DL notation plugin for Protégé 5.x

Once upon a time… the Protégé ontology development environment used Description Logic (DL) symbols and all was well—for some users at least. Then Manchester Syntax came along as the new kid on the block, using hearsay and opinion and some other authors’ preferences for an alternative rendering to the DL notation [1]. Subsequently, everyone who used Protégé was forced to deal with those new and untested keywords in the interface, like ‘some’ and ‘only’ and such, rather than the DL symbols. That had another unfortunate side-effect, being that it hampers internationalisation, for it jumbles up things rather awkwardly when your ontology vocabulary is not in English, like, say, “jirafa come only (oja or ramita)”. Even in the same English-as-first-language country, it turned out that under a controlled set-up, the DL axiom rendering in Protégé fared well in a fairly large sized experiment when compared to the Protégé interface with the sort of Manchester syntax with GUI [2], and also the OWL 2 RL rules rendering appear more positive in another (smaller) experiment [3]. Various HCI factors remain to be examined in more detail, though.

In the meantime, we didn’t fully reinstate the DL notation in Protégé in the way it was in Protégé v3.x from some 15 years ago, but with our new plugin, it will at least render the class expression in DL notation in the tool. This has the benefits that

1. the modeller will receive immediate feedback during the authoring stage regarding a notation that may be more familiar to at least a knowledge engineer or expert modeller;
2. it offers a natural language-independent rendering of the axioms with respect to the constructors, so that people may develop their ontology in their own language if they wish to do so, without being hampered by continuous code switching or the need for localisation; and
3. it also may ease the transition from theory (logics) to implementation for ontology engineering novices.

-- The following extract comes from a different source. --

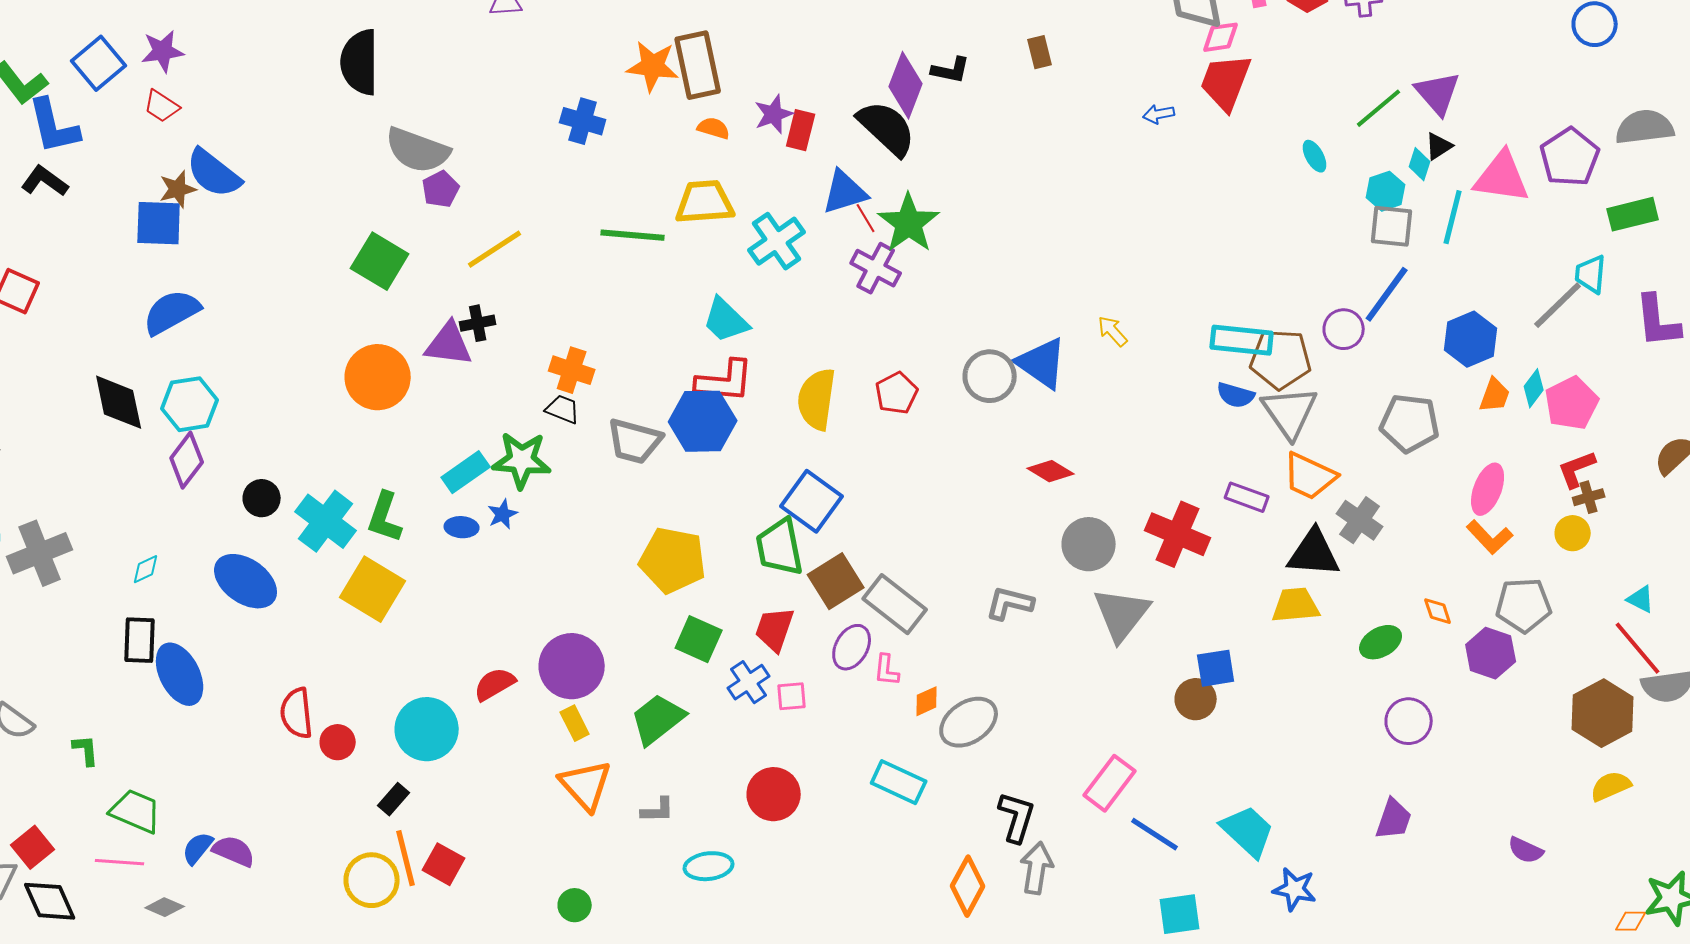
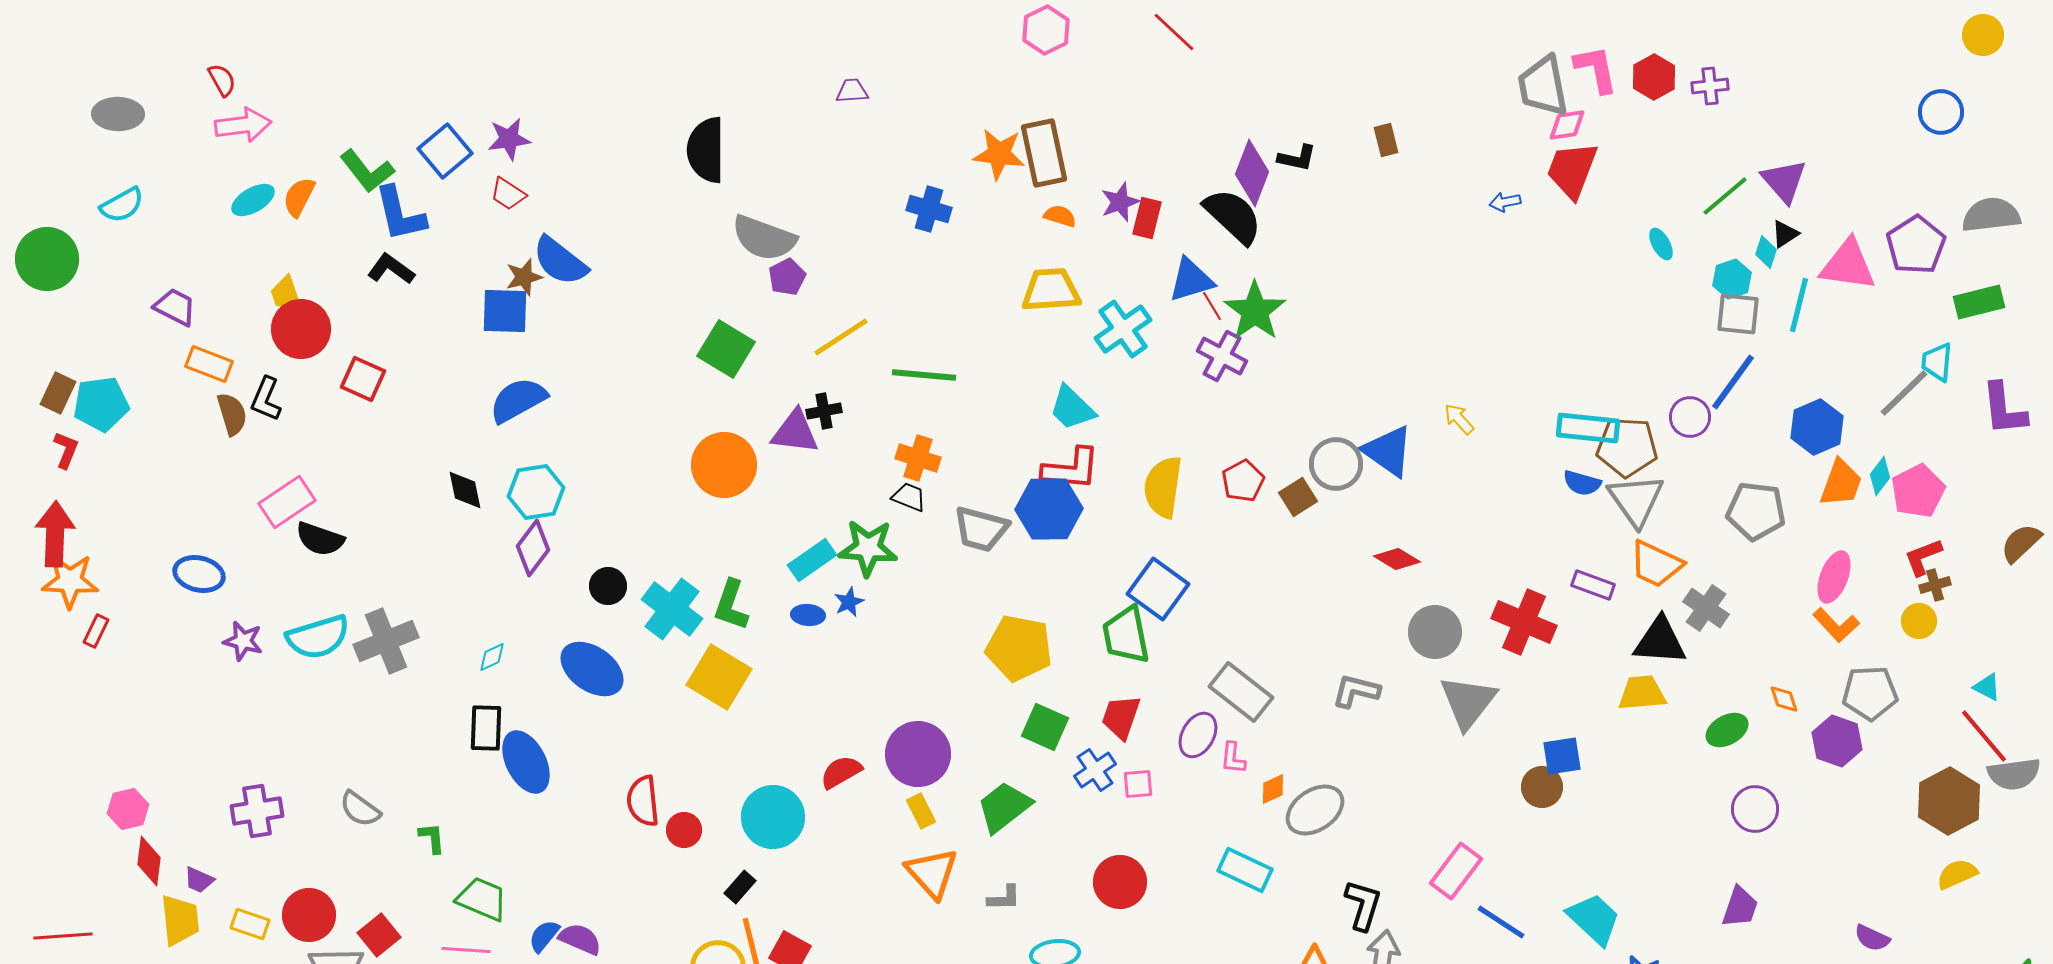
green line: (633, 235) -> (924, 375), moved
orange trapezoid: (1495, 395) -> (1841, 483), size x1.4
black diamond: (119, 402) -> (465, 490), size x0.7
brown square: (836, 581) -> (1298, 497), moved, size x0.7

Whether it needs to be integrated further among more components of the tabs and views in Protégé or other ODEs, is also a question for HCI experts to answer. The code for the DL plugin is open source, so you could extend it if you wish to do so.

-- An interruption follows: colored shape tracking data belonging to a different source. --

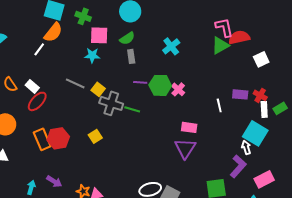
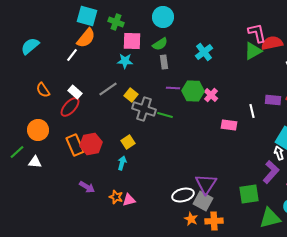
gray line: (75, 83) -> (108, 89), turned -60
white rectangle: (32, 86) -> (75, 92), moved
pink rectangle: (189, 127) -> (229, 125), moved
purple triangle: (185, 148) -> (206, 184), moved
cyan arrow: (31, 187) -> (122, 163), moved

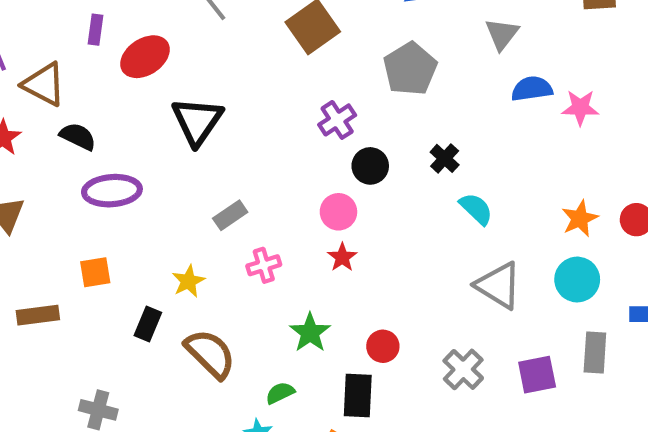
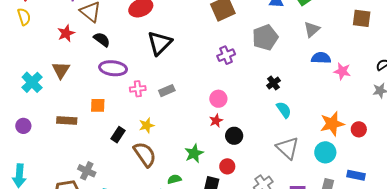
black circle: (370, 166) -> (234, 136), moved
orange star: (580, 219) -> (332, 124), size x1.4
pink cross: (264, 265) -> (138, 89), moved
yellow star: (188, 281) -> (147, 125), moved

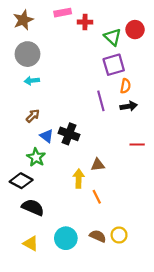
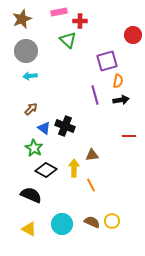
red circle: (135, 30) -> (133, 35), moved
green triangle: (113, 37) -> (68, 40), moved
black diamond: (21, 181) -> (46, 170), moved

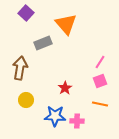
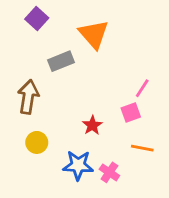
pink square: (100, 81) -> (131, 113), moved
pink cross: (77, 121) -> (109, 172), turned 32

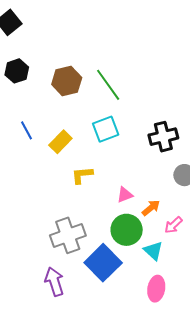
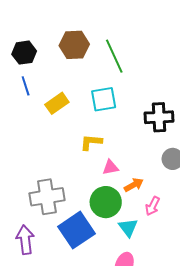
black hexagon: (17, 71) -> (24, 53), moved
yellow L-shape: (82, 175) -> (91, 142), moved
pink arrow: (173, 225) -> (153, 206), turned -30

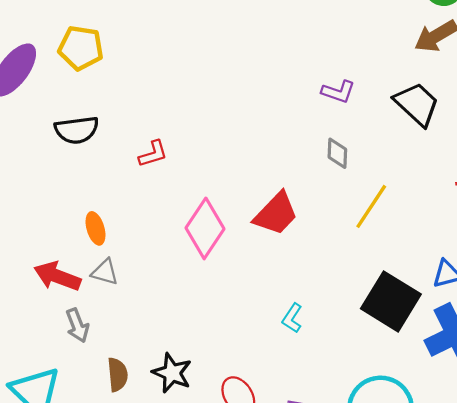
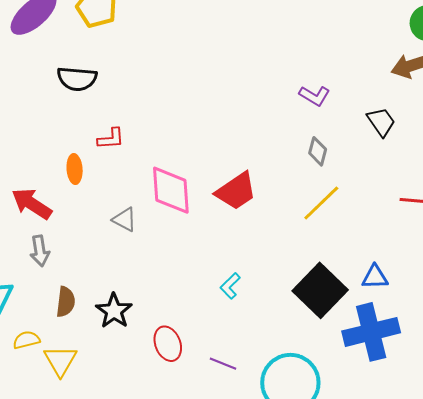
black trapezoid: (417, 104) -> (381, 122), size x0.7
gray diamond: (337, 153) -> (318, 151), moved
red L-shape: (153, 154) -> (111, 139), moved
pink diamond: (205, 228) -> (171, 190), turned -50
gray triangle: (105, 272) -> (125, 220), moved

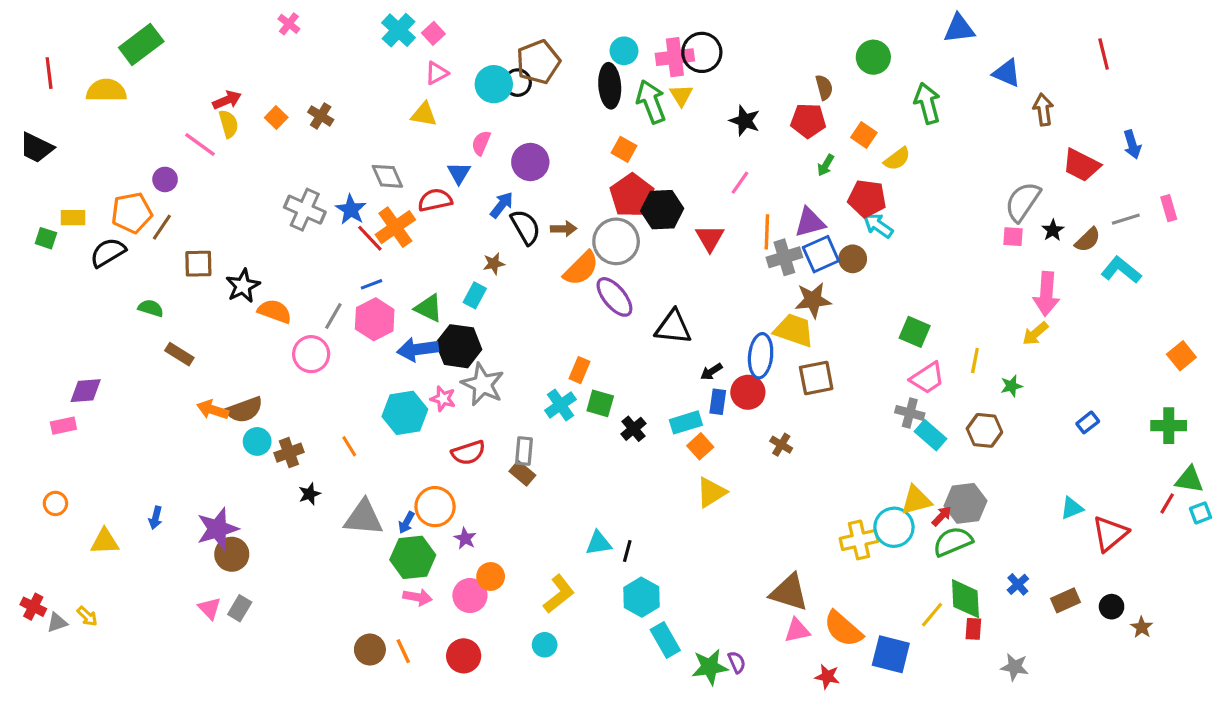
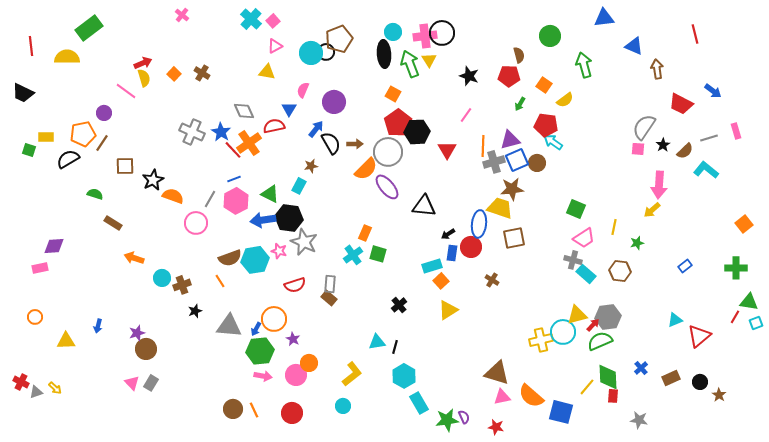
blue arrow: (1132, 145) -> (713, 91), turned -36
brown semicircle: (244, 410) -> (230, 258), moved
black cross: (634, 429) -> (399, 305), moved
purple star: (217, 529) -> (137, 333), size x0.6
red star: (827, 677) -> (496, 427), moved

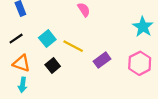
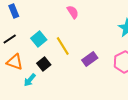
yellow line: (73, 46) -> (63, 46), turned 30
cyan arrow: (23, 85) -> (30, 80), moved, turned 32

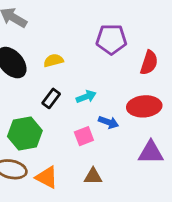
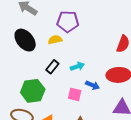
purple pentagon: (111, 39) -> (68, 22), moved
pink square: (84, 136) -> (75, 94), turned 32

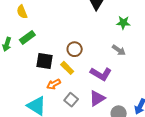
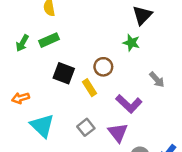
green star: (123, 23) -> (131, 43), moved
orange arrow: (54, 84) -> (21, 98), moved
purple triangle: (97, 98) -> (118, 132), turned -48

The plugin itself is a jar file that can simply be dragged into the plugin folder of a Protégé installation (5.x); see the github repo for details. To illustrate it briefly, after dragging the jar file into the plugin folder, open Protégé, and add it as a view:

Then when you add some new axioms or load an ontology, select a class, and it will render all the axioms in DL notation, as shown in the following two screenshots form different ontologies:

For the sake of illustration, here’s the giraffe that eats only leaves or twigs, in the Spanish version of the African Wildlife Ontology:

The first version of the tool was developed by Michael Harrison and Larry Liu as part of their mini-project for the ontology engineering course in 2017, and it was brushed up for presentation beyond that just now by Michael Harrison (meanwhile an MSc student a CS@UCT), which was supported by a DOT4D grant to improve my textbook on ontology engineering and accompanying educational resources. We haven’t examined all possible ‘shapes’ that a class expression can take, but it definitely processes the commonly used features well. At the time of writing, we haven’t detected any errors.

p.s.: if you want your whole ontology exported at once in DL notation and to latex, for purposes of documentation generation, that is a different usage scenario and is already possible [4].

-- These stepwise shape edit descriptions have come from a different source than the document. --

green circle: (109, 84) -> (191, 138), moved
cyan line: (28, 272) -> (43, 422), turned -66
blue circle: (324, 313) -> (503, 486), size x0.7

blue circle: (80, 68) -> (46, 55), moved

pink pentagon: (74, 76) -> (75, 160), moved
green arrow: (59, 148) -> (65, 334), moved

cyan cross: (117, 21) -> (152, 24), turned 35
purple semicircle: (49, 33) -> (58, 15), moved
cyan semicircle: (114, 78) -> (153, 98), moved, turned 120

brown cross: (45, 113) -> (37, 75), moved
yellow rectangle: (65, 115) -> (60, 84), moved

p.p.s.: if you want more DL notation, please let me know, and I’ll try to find more resources to make a v2 with more features.

References

[1] Matthew Horridge, Nicholas Drummond, John Goodwin, Alan Rector, Robert Stevens and Hai Wang (2006). The Manchester OWL syntax. OWL: Experiences and Directions (OWLED’06), Athens, Georgia, USA, 10-11 Nov 2016, CEUR-WS vol 216.

[2] E. Alharbi, J. Howse, G. Stapleton, A. Hamie and A. Touloumis. The efficacy of OWL and DL on user understanding of axioms and their entailments. The Semantic Web – ISWC 2017, C. d’Amato, M. Fernandez, V. Tamma, F. Lecue, P. Cudre-Mauroux, J. Sequeda, C. Lange and J. He (eds.). Springer 2017, pp20-36.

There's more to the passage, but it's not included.